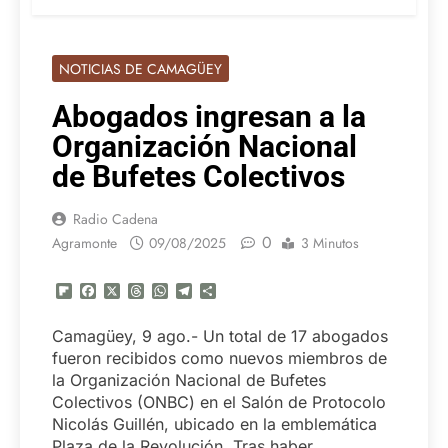
NOTICIAS DE CAMAGÜEY
Abogados ingresan a la
Organización Nacional
de Bufetes Colectivos
Radio Cadena
0
Agramonte
09/08/2025
3 Minutos
Flipboard
Facebook
X
Threads
WhatsApp
Telegram
Compartir
Camagüey, 9 ago.- Un total de 17 abogados
fueron recibidos como nuevos miembros de
la Organización Nacional de Bufetes
Colectivos (ONBC) en el Salón de Protocolo
Nicolás Guillén, ubicado en la emblemática
Plaza de la Revolución. Tras haber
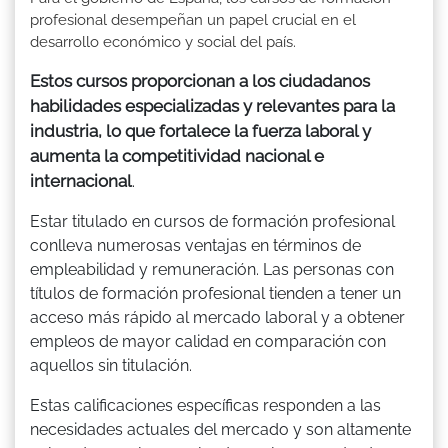
profesional desempeñan un papel crucial en el
desarrollo económico y social del país.
Estos cursos proporcionan a los ciudadanos
habilidades especializadas y relevantes para la
industria, lo que fortalece la fuerza laboral y
aumenta la competitividad nacional e
internacional
.
Estar titulado en cursos de formación profesional
conlleva numerosas ventajas en términos de
empleabilidad y remuneración. Las personas con
títulos de formación profesional tienden a tener un
acceso más rápido al mercado laboral y a obtener
empleos de mayor calidad en comparación con
aquellos sin titulación.
Estas calificaciones específicas responden a las
necesidades actuales del mercado y son altamente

Assignment: Copy each entry exactly, with no pictures.

Task output:
NOTICIAS DE CAMAGÜEY
Abogados ingresan a la
Organización Nacional
de Bufetes Colectivos
Radio Cadena
0
Agramonte
09/08/2025
3 Minutos
Flipboard
Facebook
X
Threads
WhatsApp
Telegram
Compartir
Camagüey, 9 ago.- Un total de 17 abogados
fueron recibidos como nuevos miembros de
la Organización Nacional de Bufetes
Colectivos (ONBC) en el Salón de Protocolo
Nicolás Guillén, ubicado en la emblemática
Plaza de la Revolución. Tras haber
profesional desempeñan un papel crucial en el
desarrollo económico y social del país.
Estos cursos proporcionan a los ciudadanos
habilidades especializadas y relevantes para la
industria, lo que fortalece la fuerza laboral y
aumenta la competitividad nacional e
internacional
.
Estar titulado en cursos de formación profesional
conlleva numerosas ventajas en términos de
empleabilidad y remuneración. Las personas con
títulos de formación profesional tienden a tener un
acceso más rápido al mercado laboral y a obtener
empleos de mayor calidad en comparación con
aquellos sin titulación.
Estas calificaciones específicas responden a las
necesidades actuales del mercado y son altamente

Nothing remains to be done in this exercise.